Affaire C 126/95

A. Hallouzi-Choho contre Bestuur Van De Sociale Verzekeringsbank

Arrêt du 3 octobre 1996

Accord de coopération CEE-Maroc, article 41 § 1 - Principe de non discrimination en matière de sécurité sociale - Effet direct - Epouse d'un travailleur migrant marocain - Modalités particulières d'application de la législation néerlandaise

"L'article 41, paragraphe 1, de l'accord de coopération entre la Communauté économique européenne et le royaume du Maroc, signé à Rabat le 27 avril 1976 et approuvé au nom de la Communauté par le règlement (CEE) n° 2211/78 du Conseil, du 26 septembre 1978, doit être interprété en ce sens qu'il s'oppose à-ce qu'un État membre refuse, au motif que l'intéressée est de nationalité marocaine, d'accorder des prestations qui, tels les avantages transitoires établis par l'AOW, sont prévues par sa législation en faveur des nationaux qui satisfont à certaines conditions de résidence dans cet État à l'épouse d'un travailleur marocain qui remplit ces conditions de résidence. "

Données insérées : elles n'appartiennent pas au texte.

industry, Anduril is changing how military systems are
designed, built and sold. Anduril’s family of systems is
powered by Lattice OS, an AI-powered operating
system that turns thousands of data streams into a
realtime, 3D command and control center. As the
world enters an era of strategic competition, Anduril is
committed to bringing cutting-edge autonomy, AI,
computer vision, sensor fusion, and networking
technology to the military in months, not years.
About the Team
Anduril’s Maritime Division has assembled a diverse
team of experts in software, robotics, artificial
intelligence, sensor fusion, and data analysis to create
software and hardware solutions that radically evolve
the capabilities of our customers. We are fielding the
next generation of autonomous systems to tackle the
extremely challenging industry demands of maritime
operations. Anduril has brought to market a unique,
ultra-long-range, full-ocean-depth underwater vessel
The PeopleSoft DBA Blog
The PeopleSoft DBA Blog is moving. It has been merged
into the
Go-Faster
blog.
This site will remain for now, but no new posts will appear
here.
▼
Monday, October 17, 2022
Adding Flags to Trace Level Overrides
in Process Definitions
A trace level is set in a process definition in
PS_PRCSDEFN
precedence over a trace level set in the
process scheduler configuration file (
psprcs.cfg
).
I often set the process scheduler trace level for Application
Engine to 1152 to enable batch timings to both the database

Madame Hallouzi-Choho, ressortissante marocaine, conjointe d'un travailleur marocain retraité, réside aux Pays-Bas avec son époux. L'intéressée elle-même n'a jamais exercé d'activité professionnelle dans la Communauté. A l'âge de 65 ans, le 1er juillet 1991, Madame Hallouzi-Choho a obtenu une pension de vieillesse du régime néerlandais calculée sur la base de ses années de résidence aux Pays-Bas, avec un taux de réduction de 78 %. Toutefois, pour le calcul de la pension, la SVB (Social Verzekerinsbank ) n'a pas appliqué les dispositions transitoires de la législation néerlandaise au motif que la requérante n'était pas de nationalité néerlandaise.

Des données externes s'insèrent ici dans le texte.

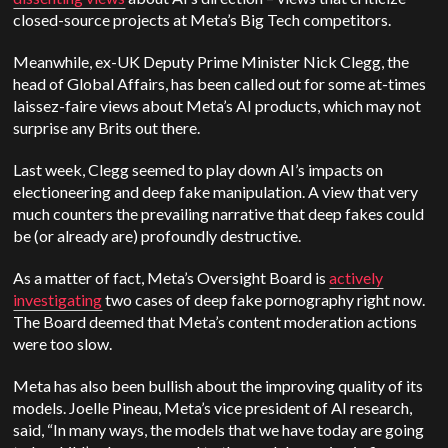
closed-source projects at Meta’s Big Tech competitors.
Meanwhile, ex-UK Deputy Prime Minister Nick Clegg, the
head of Global Affairs, has been called out for some at-times
laissez-faire views about Meta’s AI products, which may not
surprise any Brits out there.
Last week, Clegg seemed to play down AI’s impacts on
electioneering and deep fake manipulation. A view that very
much counters the prevailing narrative that deep fakes could
be (or already are) profoundly destructive.
As a matter of fact, Meta’s Oversight Board is
actively
investigating
two cases of deep fake pornography right now.
The Board deemed that Meta’s content moderation actions
were too slow.
Meta has also been bullish about the improving quality of its
models. Joelle Pineau, Meta’s vice president of AI research,
said, “In many ways, the models that we have today are going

Il convient de préciser que lors de l'introduction de l'AOW (Algemene Ouderdomswet) en 1957, le régime transitoire mis en place a permis d'assimiler à des périodes d'assurance les périodes accomplies entre le quinzième anniversaire du requérant et le 1er janvier 1957, à condition que l'intéressé ait résidé aux Pays-Bas entre son cinquante-cinquième et son soixante-cinquième anniversaire, qu'il continue à y résider après son soixante-cinquième anniversaire, et qu'il soit de nationalité néerlandaise. Cette condition de nationalité n'est pas applicable aux ressortissants de l'Espace Economique Européen, ainsi qu'aux ressortissants des pays avec lesquels les Pays-Bas ont signé une convention prévoyant un régime d'assimilation aux ressortissants néerlandais.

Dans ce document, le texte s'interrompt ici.